Methods: We prospectively collected and analyzed data from a series of severe covid-19 patients confirmed by real-time RT-PCR. Data were obtained from electronic medical records including clinical charts, nursing records, laboratory findings, and chest x-rays were from Feb 8, 2020, to April 7, 2020. The Acute Physiology and Chronic Health Evaluation (APACHE II) score, CURB-65 Pneumonia Severity Score, Sequential Organ Failure Assessment (SOFA) Score and pneumonia severity index (PSI) score were made within 24 hours of admission. Cardiac injury was diagnosed as hs-cTnI were above > 28 pg/mL. The short-term outcome was defined as mortality in hospital.
Results: A total of 100 patients met the diagnostic criteria of severe patients with COVID-19 during 2020.02.08– 2020.04.07. The CURB 65, APACH2, SOFA, and PSI score were significantly higher in Critical group than in Severe group. Univariate regression analysis showed that oxygen flow, PO2/FiO2, SOFA and hs-cTnI were closely related to short-term outcome. The corresponding ROC of hs-cTnI, oxygen flow and SOFA for patient death prediction were 0.949, 0.906 and 0.652. hs-cTnI at 47.8 ng/liter predicted death, sensitivity 92.8%, specificity 92.9%; Oxygen flow at 5.5 liter/minute predicted death sensitivity 100%, specificity 77.9%; SOFA score at 5 predicted death sensitivity 100%, specificity 73.8%.

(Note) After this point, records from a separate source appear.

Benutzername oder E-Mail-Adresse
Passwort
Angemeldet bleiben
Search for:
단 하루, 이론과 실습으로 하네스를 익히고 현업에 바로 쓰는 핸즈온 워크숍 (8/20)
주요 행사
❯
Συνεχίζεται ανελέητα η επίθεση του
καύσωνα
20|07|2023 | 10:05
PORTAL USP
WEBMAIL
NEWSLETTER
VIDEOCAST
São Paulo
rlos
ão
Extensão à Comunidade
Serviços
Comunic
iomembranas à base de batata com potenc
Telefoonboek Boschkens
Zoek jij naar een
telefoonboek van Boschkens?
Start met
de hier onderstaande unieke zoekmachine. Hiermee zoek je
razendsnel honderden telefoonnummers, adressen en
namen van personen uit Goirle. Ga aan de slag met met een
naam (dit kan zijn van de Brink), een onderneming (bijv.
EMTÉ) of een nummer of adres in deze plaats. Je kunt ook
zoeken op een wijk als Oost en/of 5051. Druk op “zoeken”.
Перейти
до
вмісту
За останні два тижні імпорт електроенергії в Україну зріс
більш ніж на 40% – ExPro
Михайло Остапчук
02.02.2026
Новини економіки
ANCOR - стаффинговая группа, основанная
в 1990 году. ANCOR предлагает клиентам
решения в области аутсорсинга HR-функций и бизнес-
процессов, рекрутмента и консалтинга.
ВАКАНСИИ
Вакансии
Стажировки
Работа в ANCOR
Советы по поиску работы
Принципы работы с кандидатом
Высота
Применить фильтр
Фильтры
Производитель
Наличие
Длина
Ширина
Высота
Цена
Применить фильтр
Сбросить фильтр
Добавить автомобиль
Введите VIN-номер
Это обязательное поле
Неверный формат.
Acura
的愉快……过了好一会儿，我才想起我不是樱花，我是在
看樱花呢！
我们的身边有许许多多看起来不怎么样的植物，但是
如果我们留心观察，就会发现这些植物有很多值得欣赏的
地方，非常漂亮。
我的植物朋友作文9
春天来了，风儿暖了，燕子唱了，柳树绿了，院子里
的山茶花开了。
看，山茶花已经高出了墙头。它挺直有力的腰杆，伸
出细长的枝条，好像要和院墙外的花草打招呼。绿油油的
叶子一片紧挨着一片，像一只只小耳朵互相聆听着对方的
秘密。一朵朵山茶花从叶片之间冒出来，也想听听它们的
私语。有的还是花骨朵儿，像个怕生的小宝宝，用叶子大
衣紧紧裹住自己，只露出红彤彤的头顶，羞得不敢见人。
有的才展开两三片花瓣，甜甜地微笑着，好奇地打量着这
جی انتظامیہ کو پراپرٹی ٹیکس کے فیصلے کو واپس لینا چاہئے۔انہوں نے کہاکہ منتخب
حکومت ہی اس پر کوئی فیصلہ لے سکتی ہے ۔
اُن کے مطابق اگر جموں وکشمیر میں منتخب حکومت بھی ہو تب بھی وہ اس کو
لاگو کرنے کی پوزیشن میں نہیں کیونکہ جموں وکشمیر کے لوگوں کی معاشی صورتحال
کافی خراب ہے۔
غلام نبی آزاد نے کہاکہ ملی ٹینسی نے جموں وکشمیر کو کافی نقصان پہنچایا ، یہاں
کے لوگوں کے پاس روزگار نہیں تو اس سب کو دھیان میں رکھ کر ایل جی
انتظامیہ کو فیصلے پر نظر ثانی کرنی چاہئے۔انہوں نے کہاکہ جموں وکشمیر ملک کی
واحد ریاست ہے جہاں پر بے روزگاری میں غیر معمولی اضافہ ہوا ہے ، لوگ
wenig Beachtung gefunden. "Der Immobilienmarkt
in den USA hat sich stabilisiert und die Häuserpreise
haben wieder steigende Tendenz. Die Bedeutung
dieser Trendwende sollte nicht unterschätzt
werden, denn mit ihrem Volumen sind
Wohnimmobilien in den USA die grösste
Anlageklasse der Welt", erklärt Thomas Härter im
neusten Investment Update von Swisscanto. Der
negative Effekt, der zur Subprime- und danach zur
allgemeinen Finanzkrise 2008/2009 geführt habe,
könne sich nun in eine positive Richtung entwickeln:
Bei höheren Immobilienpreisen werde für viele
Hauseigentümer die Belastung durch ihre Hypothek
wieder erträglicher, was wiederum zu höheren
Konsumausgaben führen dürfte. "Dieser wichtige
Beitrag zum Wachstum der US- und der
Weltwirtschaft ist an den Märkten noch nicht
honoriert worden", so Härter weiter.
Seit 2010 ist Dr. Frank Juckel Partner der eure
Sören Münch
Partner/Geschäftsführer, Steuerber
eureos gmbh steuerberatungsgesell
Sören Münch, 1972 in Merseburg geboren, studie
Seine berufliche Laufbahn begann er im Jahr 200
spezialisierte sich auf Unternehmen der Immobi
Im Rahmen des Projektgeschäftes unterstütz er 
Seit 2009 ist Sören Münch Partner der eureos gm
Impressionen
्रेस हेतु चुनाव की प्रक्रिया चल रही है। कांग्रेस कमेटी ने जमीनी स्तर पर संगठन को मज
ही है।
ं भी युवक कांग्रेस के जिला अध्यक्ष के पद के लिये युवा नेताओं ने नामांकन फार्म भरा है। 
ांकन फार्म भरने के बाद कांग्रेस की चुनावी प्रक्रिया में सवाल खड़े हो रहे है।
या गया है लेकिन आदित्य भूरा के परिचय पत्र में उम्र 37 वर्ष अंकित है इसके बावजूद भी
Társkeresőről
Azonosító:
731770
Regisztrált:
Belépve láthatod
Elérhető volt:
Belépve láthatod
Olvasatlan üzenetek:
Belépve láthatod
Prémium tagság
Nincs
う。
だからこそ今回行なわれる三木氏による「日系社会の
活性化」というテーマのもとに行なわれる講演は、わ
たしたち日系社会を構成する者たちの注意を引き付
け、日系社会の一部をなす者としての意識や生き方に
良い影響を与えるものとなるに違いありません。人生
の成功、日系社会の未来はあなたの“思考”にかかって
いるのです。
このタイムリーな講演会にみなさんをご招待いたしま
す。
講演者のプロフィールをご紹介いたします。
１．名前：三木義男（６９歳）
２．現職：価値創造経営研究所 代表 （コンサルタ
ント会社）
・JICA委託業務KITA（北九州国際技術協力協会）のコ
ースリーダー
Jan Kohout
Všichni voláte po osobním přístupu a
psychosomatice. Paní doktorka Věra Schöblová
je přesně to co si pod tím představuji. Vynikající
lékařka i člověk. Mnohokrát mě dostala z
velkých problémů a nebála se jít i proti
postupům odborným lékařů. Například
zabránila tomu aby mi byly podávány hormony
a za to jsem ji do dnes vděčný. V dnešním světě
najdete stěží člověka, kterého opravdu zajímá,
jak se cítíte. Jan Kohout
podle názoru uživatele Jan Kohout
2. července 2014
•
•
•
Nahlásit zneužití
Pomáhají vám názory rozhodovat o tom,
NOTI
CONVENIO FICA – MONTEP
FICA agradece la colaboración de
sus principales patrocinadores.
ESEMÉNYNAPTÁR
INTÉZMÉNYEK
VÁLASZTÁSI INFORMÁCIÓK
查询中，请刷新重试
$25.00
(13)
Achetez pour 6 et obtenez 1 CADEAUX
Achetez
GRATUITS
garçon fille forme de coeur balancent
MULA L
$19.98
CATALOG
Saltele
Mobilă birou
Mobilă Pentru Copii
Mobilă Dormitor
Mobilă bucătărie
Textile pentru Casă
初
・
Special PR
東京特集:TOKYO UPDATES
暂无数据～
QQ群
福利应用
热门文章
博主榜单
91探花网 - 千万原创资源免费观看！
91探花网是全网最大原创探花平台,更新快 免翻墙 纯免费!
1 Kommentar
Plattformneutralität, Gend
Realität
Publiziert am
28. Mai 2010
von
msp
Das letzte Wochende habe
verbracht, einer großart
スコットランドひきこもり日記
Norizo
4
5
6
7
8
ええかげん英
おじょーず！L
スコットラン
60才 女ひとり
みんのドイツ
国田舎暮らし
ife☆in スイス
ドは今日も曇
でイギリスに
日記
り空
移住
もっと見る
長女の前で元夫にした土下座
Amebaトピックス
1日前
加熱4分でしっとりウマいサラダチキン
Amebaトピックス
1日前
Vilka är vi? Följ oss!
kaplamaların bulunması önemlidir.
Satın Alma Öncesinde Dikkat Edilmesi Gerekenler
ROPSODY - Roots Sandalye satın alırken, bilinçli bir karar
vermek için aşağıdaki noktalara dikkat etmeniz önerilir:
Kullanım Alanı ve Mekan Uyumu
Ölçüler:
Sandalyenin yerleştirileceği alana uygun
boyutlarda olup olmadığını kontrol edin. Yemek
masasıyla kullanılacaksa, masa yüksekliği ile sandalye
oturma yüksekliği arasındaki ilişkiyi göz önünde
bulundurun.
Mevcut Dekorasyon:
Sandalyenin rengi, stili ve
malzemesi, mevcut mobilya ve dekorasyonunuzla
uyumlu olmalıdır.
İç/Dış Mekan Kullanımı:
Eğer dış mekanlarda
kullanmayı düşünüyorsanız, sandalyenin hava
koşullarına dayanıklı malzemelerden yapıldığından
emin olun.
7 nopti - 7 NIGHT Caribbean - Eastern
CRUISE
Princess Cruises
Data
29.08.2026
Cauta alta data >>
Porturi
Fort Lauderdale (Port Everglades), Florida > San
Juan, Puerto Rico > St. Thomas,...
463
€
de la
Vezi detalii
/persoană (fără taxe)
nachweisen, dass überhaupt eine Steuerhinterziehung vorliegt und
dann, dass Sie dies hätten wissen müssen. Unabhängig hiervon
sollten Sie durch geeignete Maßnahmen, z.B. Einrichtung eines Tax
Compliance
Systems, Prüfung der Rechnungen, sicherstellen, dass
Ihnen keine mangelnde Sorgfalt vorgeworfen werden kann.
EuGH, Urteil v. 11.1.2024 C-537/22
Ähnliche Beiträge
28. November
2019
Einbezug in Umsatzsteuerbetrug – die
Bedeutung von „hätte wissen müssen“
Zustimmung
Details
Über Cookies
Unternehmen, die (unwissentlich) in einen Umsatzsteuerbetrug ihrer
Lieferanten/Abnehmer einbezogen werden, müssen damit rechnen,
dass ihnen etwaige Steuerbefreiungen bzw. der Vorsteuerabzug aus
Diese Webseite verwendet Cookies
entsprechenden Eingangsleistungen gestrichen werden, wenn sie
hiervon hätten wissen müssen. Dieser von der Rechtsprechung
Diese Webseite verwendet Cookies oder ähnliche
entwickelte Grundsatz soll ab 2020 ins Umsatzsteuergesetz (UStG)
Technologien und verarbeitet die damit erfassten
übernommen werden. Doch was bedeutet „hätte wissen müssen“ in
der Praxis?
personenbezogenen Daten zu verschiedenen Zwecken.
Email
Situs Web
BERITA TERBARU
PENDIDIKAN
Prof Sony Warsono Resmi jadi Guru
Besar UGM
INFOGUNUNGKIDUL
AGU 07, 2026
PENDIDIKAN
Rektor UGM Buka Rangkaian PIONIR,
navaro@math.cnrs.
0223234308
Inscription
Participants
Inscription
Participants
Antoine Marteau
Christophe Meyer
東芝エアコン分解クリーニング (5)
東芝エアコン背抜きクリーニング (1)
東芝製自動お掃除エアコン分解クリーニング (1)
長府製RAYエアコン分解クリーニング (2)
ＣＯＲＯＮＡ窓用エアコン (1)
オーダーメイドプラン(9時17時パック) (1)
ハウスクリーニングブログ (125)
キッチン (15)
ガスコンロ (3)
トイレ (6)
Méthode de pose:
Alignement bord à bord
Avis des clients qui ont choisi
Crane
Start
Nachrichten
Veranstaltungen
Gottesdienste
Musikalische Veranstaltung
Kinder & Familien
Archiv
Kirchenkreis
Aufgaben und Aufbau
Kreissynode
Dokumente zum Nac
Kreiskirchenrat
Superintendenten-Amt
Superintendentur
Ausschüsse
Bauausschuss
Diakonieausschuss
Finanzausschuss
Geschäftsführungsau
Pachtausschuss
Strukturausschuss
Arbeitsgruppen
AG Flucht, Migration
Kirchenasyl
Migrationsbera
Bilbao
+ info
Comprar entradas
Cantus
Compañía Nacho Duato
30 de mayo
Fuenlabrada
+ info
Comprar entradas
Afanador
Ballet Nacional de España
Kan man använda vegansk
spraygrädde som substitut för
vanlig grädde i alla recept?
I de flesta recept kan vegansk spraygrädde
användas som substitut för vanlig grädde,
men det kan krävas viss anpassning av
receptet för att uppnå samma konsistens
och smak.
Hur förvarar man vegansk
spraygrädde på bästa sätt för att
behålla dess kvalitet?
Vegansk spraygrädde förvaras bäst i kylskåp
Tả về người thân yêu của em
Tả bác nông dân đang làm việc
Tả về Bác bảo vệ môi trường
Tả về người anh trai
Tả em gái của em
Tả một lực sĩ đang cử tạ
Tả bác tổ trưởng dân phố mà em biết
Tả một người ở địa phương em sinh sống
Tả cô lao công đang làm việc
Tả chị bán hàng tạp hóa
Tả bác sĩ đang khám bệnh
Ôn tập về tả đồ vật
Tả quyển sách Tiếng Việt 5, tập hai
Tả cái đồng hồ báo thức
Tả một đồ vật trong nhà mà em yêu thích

Conclusion: Our cohort study demonstrated that inhaled oxygen flow, SOFA score, and myocardial injury at admission in critically ill COVID-19 patients were important indicators for predicting short-term death of patients, the hs-cTnI can be as a risk stratification, which may provide a simple method for the physicians to identify high-risk patients and give reasonable treatment in time.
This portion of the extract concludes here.